• _EXERCISE INSTRUCTIONS_:
Only the number is wanted: how many lines in the data contain "mobile"?
══ DATA UNDER STUDY
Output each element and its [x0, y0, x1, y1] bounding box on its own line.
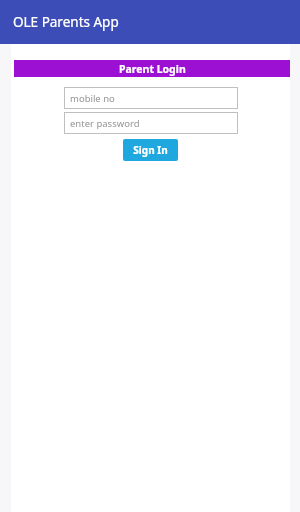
button[interactable]: enter password [64, 112, 238, 134]
staticText: Parent Login [119, 62, 186, 76]
staticText: enter password [70, 117, 140, 130]
button[interactable]: mobile no [64, 87, 238, 109]
button[interactable]: Parent Login [14, 60, 290, 77]
staticText: mobile no [70, 92, 115, 105]
staticText: OLE Parents App [13, 13, 119, 31]
staticText: Sign In [133, 143, 168, 157]
button[interactable]: Sign In [123, 139, 178, 161]
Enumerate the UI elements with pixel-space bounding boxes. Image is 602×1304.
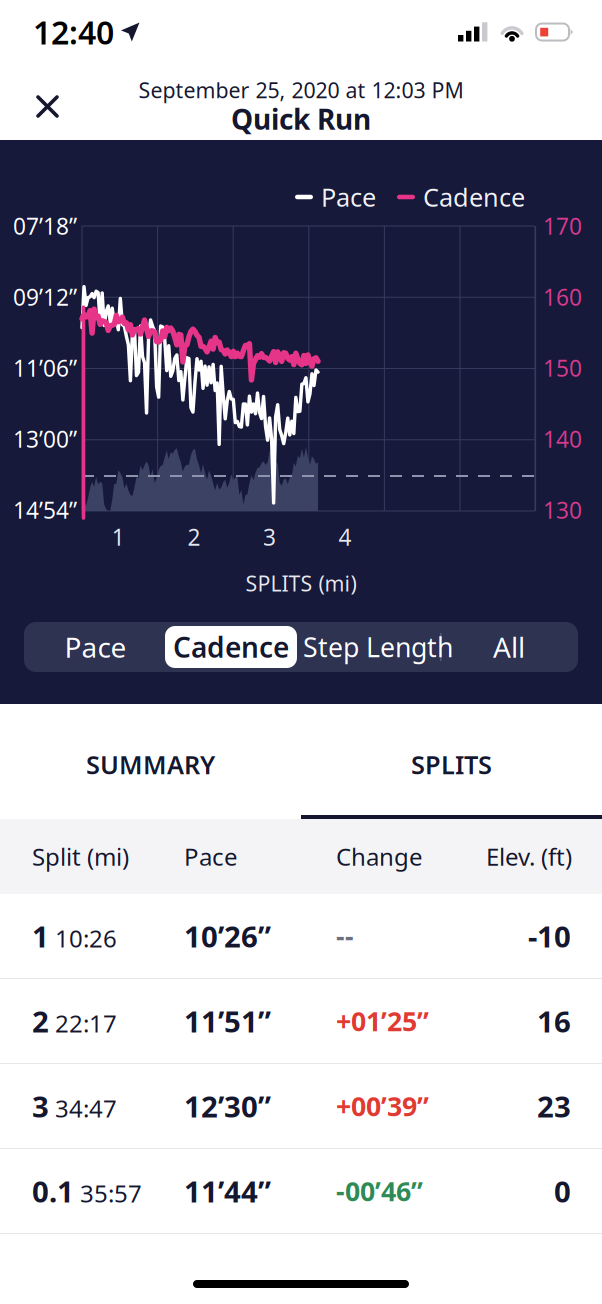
staticText: SPLITS (mi) (246, 569, 356, 597)
staticText: 12:40 (33, 11, 114, 53)
button[interactable]: SUMMARY (0, 704, 301, 819)
staticText: 170 (543, 211, 582, 241)
staticText: SUMMARY (86, 748, 215, 781)
staticText: 22:17 (55, 1007, 117, 1039)
staticText: Split (mi) (32, 841, 129, 872)
staticText: SPLITS (411, 748, 492, 781)
staticText: 130 (543, 495, 582, 525)
staticText: September 25, 2020 at 12:03 PM (138, 76, 464, 104)
staticText: 35:57 (80, 1177, 142, 1209)
staticText: 160 (543, 282, 582, 312)
staticText: 11’06” (13, 353, 77, 383)
staticText: Pace (184, 841, 238, 872)
staticText: +00’39” (336, 1088, 429, 1124)
staticText: -00’46” (336, 1173, 423, 1209)
button[interactable]: SPLITS (301, 704, 602, 819)
staticText: 09’12” (13, 282, 77, 312)
staticText: 10:26 (55, 922, 117, 954)
staticText: 11’51” (184, 1002, 271, 1040)
button[interactable]: 3 (0, 1064, 602, 1148)
button[interactable]: 2 (0, 979, 602, 1063)
staticText: 14’54” (13, 495, 77, 525)
staticText: 16 (537, 1002, 571, 1040)
staticText: 1 (112, 522, 125, 552)
staticText: +01’25” (336, 1003, 429, 1039)
staticText: Step Length (303, 629, 453, 665)
staticText: 150 (543, 353, 582, 383)
button[interactable]: Close (22, 81, 73, 132)
staticText: 2 (187, 522, 200, 552)
button[interactable]: Step Length (316, 622, 440, 672)
staticText: 12’30” (184, 1086, 271, 1126)
button[interactable]: Cadence (165, 622, 297, 672)
button[interactable]: All (440, 622, 578, 672)
button[interactable]: 1 (0, 894, 602, 978)
staticText: 3 (263, 522, 276, 552)
staticText: Pace (321, 180, 376, 214)
staticText: Quick Run (231, 100, 371, 138)
staticText: Change (336, 841, 423, 872)
staticText: 4 (339, 522, 352, 552)
staticText: Elev. (ft) (486, 841, 572, 872)
staticText: All (493, 628, 525, 666)
staticText: 07’18” (13, 211, 77, 241)
staticText: 34:47 (55, 1092, 117, 1124)
staticText: 10’26” (184, 916, 271, 956)
staticText: 13’00” (13, 424, 77, 454)
staticText: 1 (32, 916, 49, 956)
staticText: 0.1 (32, 1172, 74, 1210)
button[interactable]: 0.1 (0, 1149, 602, 1233)
staticText: Pace (64, 628, 126, 666)
staticText: Cadence (423, 180, 525, 214)
staticText: 140 (543, 424, 582, 454)
button[interactable]: Pace (25, 622, 166, 672)
staticText: -10 (528, 916, 571, 956)
staticText: 3 (32, 1086, 49, 1126)
staticText: -- (336, 918, 354, 954)
staticText: 23 (537, 1086, 571, 1126)
staticText: Cadence (173, 628, 289, 666)
staticText: 0 (554, 1172, 571, 1210)
staticText: 11’44” (184, 1172, 271, 1210)
staticText: 2 (32, 1002, 49, 1040)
════
• _YOUR RESPONSE_:
2